Extracted records
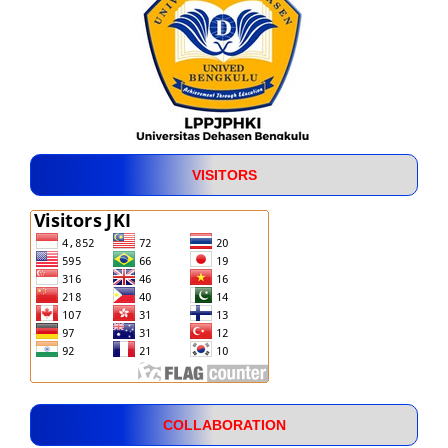
VISITORS
COLLABORATION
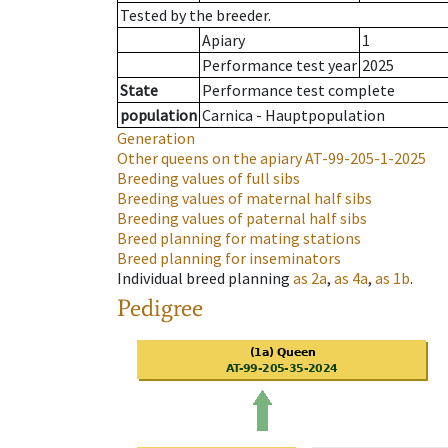
Tested by the breeder.
Apiary
1
Performance test year
2025
State
Performance test complete
population
Carnica - Hauptpopulation
Generation
Other queens on the apiary
AT-99-205-1-2025
Breeding values of full sibs
Breeding values of maternal half sibs
Breeding values of paternal half sibs
Breed planning for mating stations
Breed planning for inseminators
Individual breed planning
as
2a
,
as
4a
,
as
1b
.
Pedigree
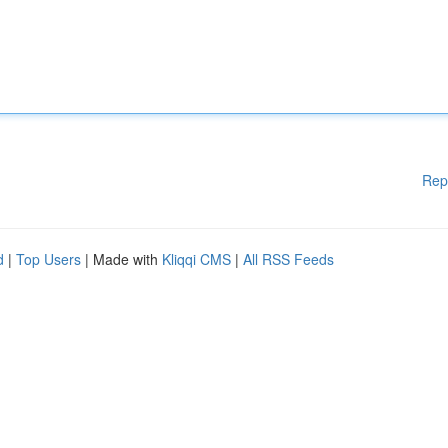
Rep
d
|
Top Users
| Made with
Kliqqi CMS
|
All RSS Feeds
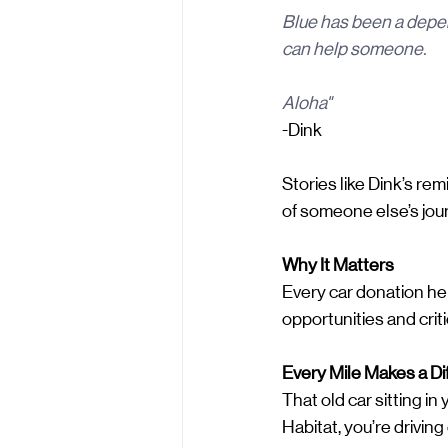
Blue has been a depen
can help someone.
Aloha"
-Dink
Stories like Dink’s r
of someone else’s jour
Why It Matters
Every car donation hel
opportunities and crit
Every Mile Makes a Di
That old car sitting i
Habitat, you’re drivin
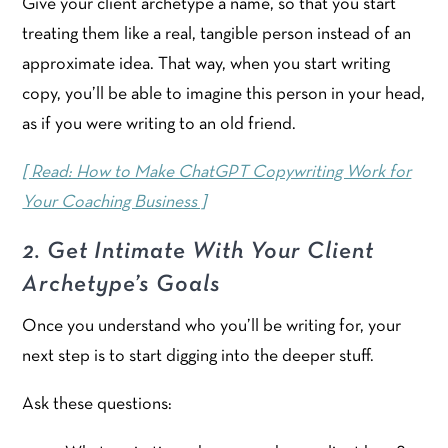
Give your client archetype a name, so that you start
treating them like a real, tangible person instead of an
approximate idea. That way, when you start writing
copy, you’ll be able to imagine this person in your head,
as if you were writing to an old friend.
[ Read: How to Make ChatGPT Copywriting Work for
Your Coaching Business ]
2. Get Intimate With Your Client
Archetype’s Goals
Once you understand who you’ll be writing for, your
next step is to start digging into the deeper stuff.
Ask these questions:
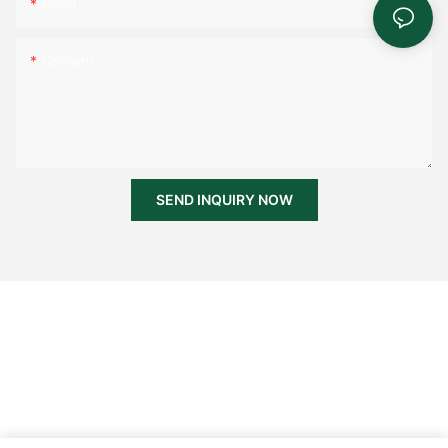
Email
Content
SEND INQUIRY NOW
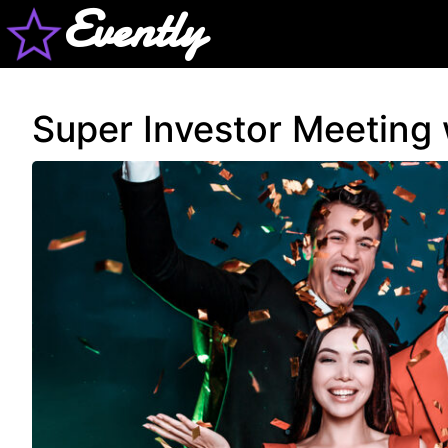
Evently
Super Investor Meeting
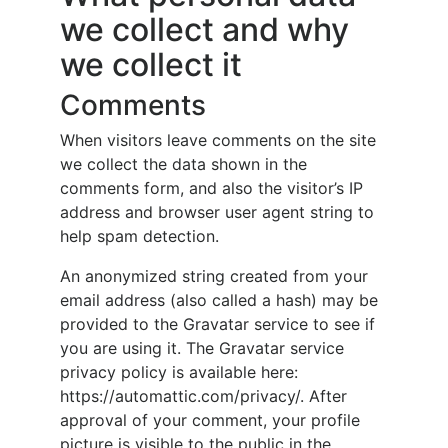
we collect and why
we collect it
Comments
When visitors leave comments on the site
we collect the data shown in the
comments form, and also the visitor’s IP
address and browser user agent string to
help spam detection.
An anonymized string created from your
email address (also called a hash) may be
provided to the Gravatar service to see if
you are using it. The Gravatar service
privacy policy is available here:
https://automattic.com/privacy/. After
approval of your comment, your profile
picture is visible to the public in the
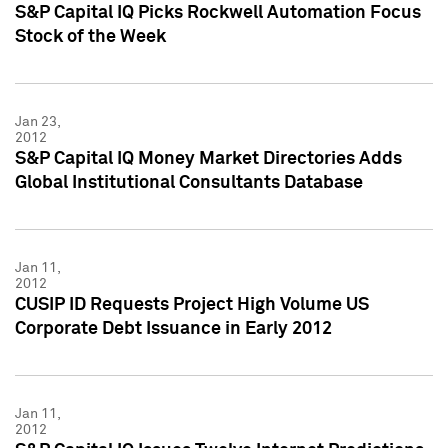
S&P Capital IQ Picks Rockwell Automation Focus
Stock of the Week
Jan 23,
2012
S&P Capital IQ Money Market Directories Adds
Global Institutional Consultants Database
Jan 11,
2012
CUSIP ID Requests Project High Volume US
Corporate Debt Issuance in Early 2012
Jan 11,
2012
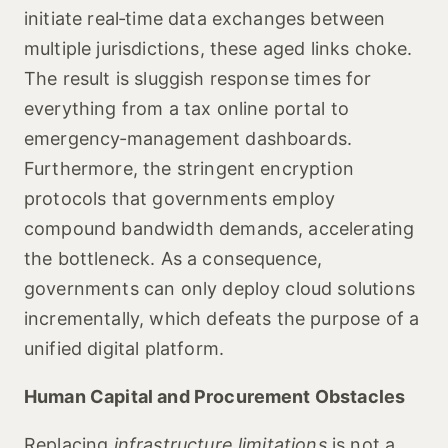
initiate real‑time data exchanges between
multiple jurisdictions, these aged links choke.
The result is sluggish response times for
everything from a tax online portal to
emergency‑management dashboards.
Furthermore, the stringent encryption
protocols that governments employ
compound bandwidth demands, accelerating
the bottleneck. As a consequence,
governments can only deploy cloud solutions
incrementally, which defeats the purpose of a
unified digital platform.
Human Capital and Procurement Obstacles
Replacing
infrastructure limitations
is not a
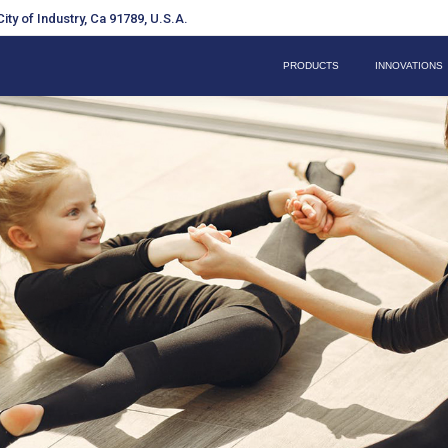
ity of Industry, Ca 91789, U.S.A.
PRODUCTS
INNOVATIONS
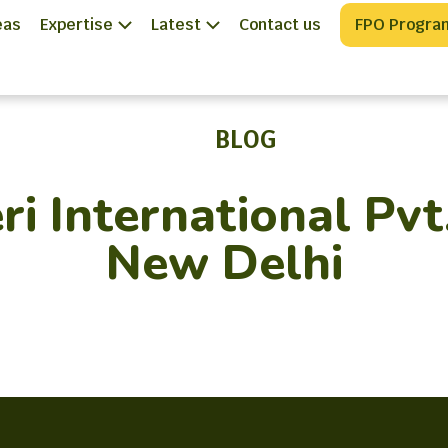
eas
Expertise
Latest
Contact us
FPO Progra
BLOG
ri International Pvt
New Delhi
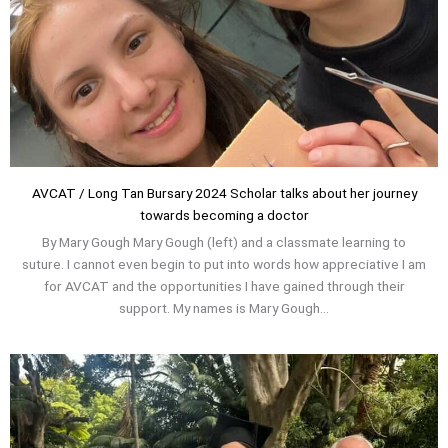
AVCAT / Long Tan Bursary 2024 Scholar talks about her journey
towards becoming a doctor
By Mary Gough Mary Gough (left) and a classmate learning to
suture. I cannot even begin to put into words how appreciative I am
for AVCAT and the opportunities I have gained through their
support. My names is Mary Gough...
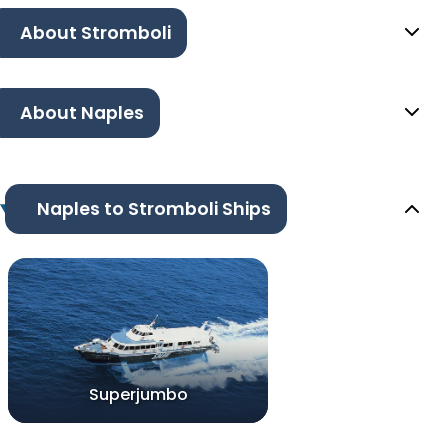
About Stromboli
About Naples
Naples to Stromboli Ships
Superjumbo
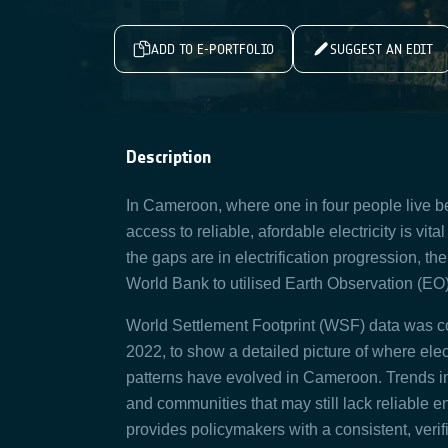
ADD TO E-PORTFOLIO
SUGGEST AN EDIT
Description
In Cameroon, where one in four people live be
access to reliable, afordable electricity is vit
the gaps are in electrification progression, 
World Bank to utilised Earth Observation (E
World Settlement Footprint (WSF) data was co
2022, to show a detailed picture of where ele
patterns have evolved in Cameroon. Trends in t
and communities that may still lack reliable 
provides policymakers with a consistent, verif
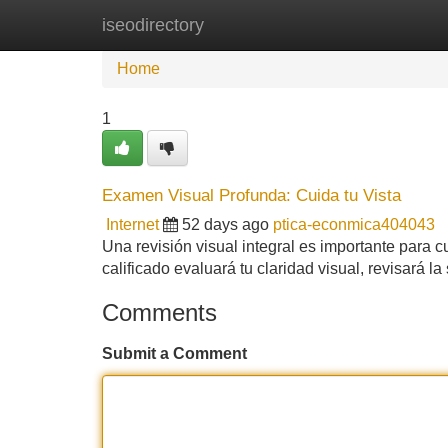
iseodirectory
Home
New Site Listings
Add Site
Home
1
Examen Visual Profunda: Cuida tu Vista
Internet
52 days ago
ptica-econmica404043
Una revisión visual integral es importante para cu
calificado evaluará tu claridad visual, revisará l
Comments
Submit a Comment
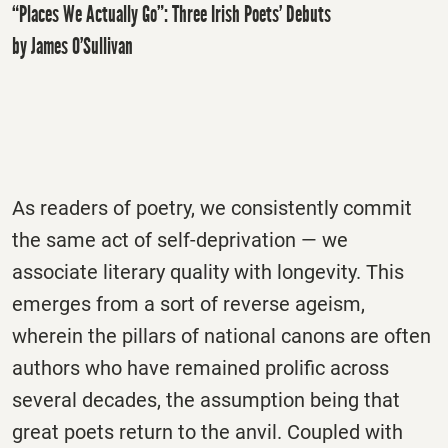
“Places We Actually Go”: Three Irish Poets’ Debuts
by James O’Sullivan
As readers of poetry, we consistently commit
the same act of self-deprivation — we
associate literary quality with longevity. This
emerges from a sort of reverse ageism,
wherein the pillars of national canons are often
authors who have remained prolific across
several decades, the assumption being that
great poets return to the anvil. Coupled with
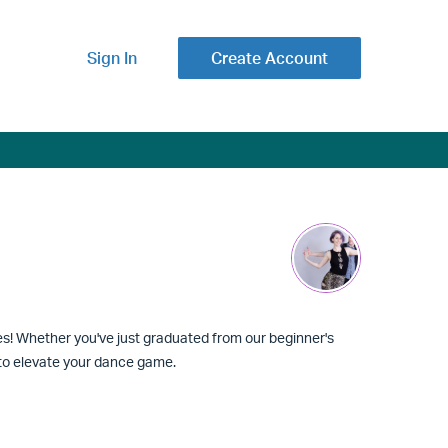
Sign In
Create Account
ies! Whether you've just graduated from our beginner's
d to elevate your dance game.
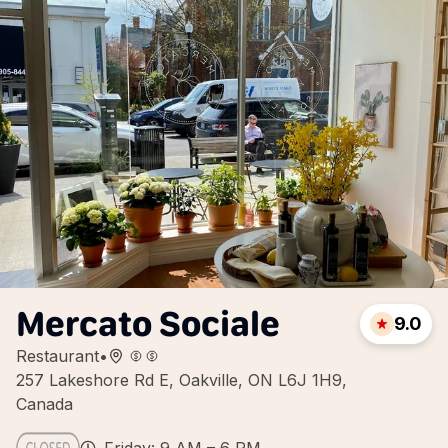
Mercato Sociale
9.0
Restaurant
•
257 Lakeshore Rd E, Oakville, ON L6J 1H9,
Canada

What the exercise asks
Print an exact copy of the lines above, from the one containing "the bottleneck. As" through the one containing "New Site Listings", and leave out the pictures.

Answer to the exercise
the bottleneck. As a consequence,
governments can only deploy cloud solutions
incrementally, which defeats the purpose of a
unified digital platform.
Human Capital and Procurement Obstacles
Replacing
infrastructure limitations
is not a
ity of Industry, Ca 91789, U.S.A.
PRODUCTS
INNOVATIONS
eas
Expertise
Latest
Contact us
FPO Progra
BLOG
ri International Pvt
New Delhi
AVCAT / Long Tan Bursary 2024 Scholar talks about her journey
towards becoming a doctor
By Mary Gough Mary Gough (left) and a classmate learning to
suture. I cannot even begin to put into words how appreciative I am
for AVCAT and the opportunities I have gained through their
support. My names is Mary Gough...
About Stromboli
About Naples
Naples to Stromboli Ships
Superjumbo
ADD TO E-PORTFOLIO
SUGGEST AN EDIT
Description
In Cameroon, where one in four people live be
access to reliable, afordable electricity is vit
the gaps are in electrification progression, 
World Bank to utilised Earth Observation (E
World Settlement Footprint (WSF) data was co
2022, to show a detailed picture of where ele
patterns have evolved in Cameroon. Trends in t
and communities that may still lack reliable 
provides policymakers with a consistent, verif
iseodirectory
Home
New Site Listings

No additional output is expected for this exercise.